Yi Lin edited this page May 14, 2023 · 4 revisions

Table of Contents

1. Introduction

2. IoTDB-benchmark Introduction

3. Experiment Settings

4. 2K cardinality, OpenTSDB v.s. TickTockDB

4.1 Throughput

4.2 Response time

4.3 CPU

4.4 IO Util

4.5 Write bytes rate

4.6 Memory

4.7 Summary

5. 100K cardinality, TickTockDB only

5.1 Throughput

5.2 Response time

5.3 CPU

5.4 IO Util

5.5 Write bytes rate

5.6 Memory

6. Conclusion

1. Introduction

In our previous wiki about max cardinality comparison, we have shown that TickTockDB can handle 4M time series while OpenTSDB only 60k on a 2vCpu 4GB X86 docker. This experiment is for backfill scenario, i.e., clients send data points to a TSDB back to back. We want to compare how fast TickTockDB and OpenTSDB, the original TimeSeriesDB which motivates us to develop TickTockDB, can ingest data. Please refer to TickTockDB README for our original motivations.

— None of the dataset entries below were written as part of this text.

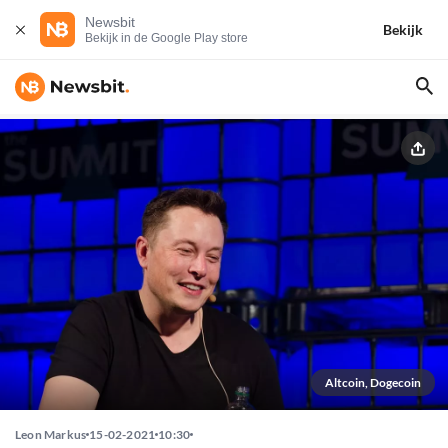
Newsbit
Bekijk
Bekijk in de Google Play store
Altcoin, Dogecoin
Leon Markus
15-02-2021
10:30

OpenTSDB supports write requests in Json format through HTTP and put format (e.g., put testM1 1514779734 2.33266 host=foo) through TCP. TickTockDB is compatible with OpenTSDB, and also supports influx line protocol (e.g., cpu,host=rpi,id=1 usr=10,sys=20,idle=70 1465839830). In this experiment, we use Json format for OpenTSDB writes, and Json, put, line format for TickTock writes. All requests are sent in HTTP protocol. We give up TCP since HBase in OpenTSDB docker always crashes if it runs longer than half an hour. We believe it was due to short of memory.

We used two different workloads (case 1: 2k cardinality, 10 data points/request; and case 2: 100k cardinality, 50 data points/request) since case (1) doesn't saturate TickTockDB. We didn't apply case 2 to OpenTSDB since HBase would crash.

2. IoTDB-benchmark Introduction

We select IoTDB-benchmark for performance evaluation. Please refer to README and the introduction in the previous wiki for details.

3. Experiment settings

3.1. Hardware

We run the whole tests on an Ubuntu laptop with AMD Ryzen5 5600H cpu (12 vCpus), 24GB of memory (DDR4 3200 MHz), 1TB 5400rpm HDD. We also allocated 2GB swap space. OpenTSDB and TickTockDB run on an Ubuntu docker (X86, 2 vCpus, 4GB memory). IoTDB-benchmark runs on the laptop host.

3.2. Software

  • TickTockDB
  • Version: 0.11.7
  • Command: ./bin/tt -c conf/tt.conf --tsdb.timestamp.resolution millisecond --http.server.port 6182,6183 --http.listener.count 2,2 --tsdb.compact.frequency 0h [--http.request.format json] & (Use --http.request.format json to test Json format)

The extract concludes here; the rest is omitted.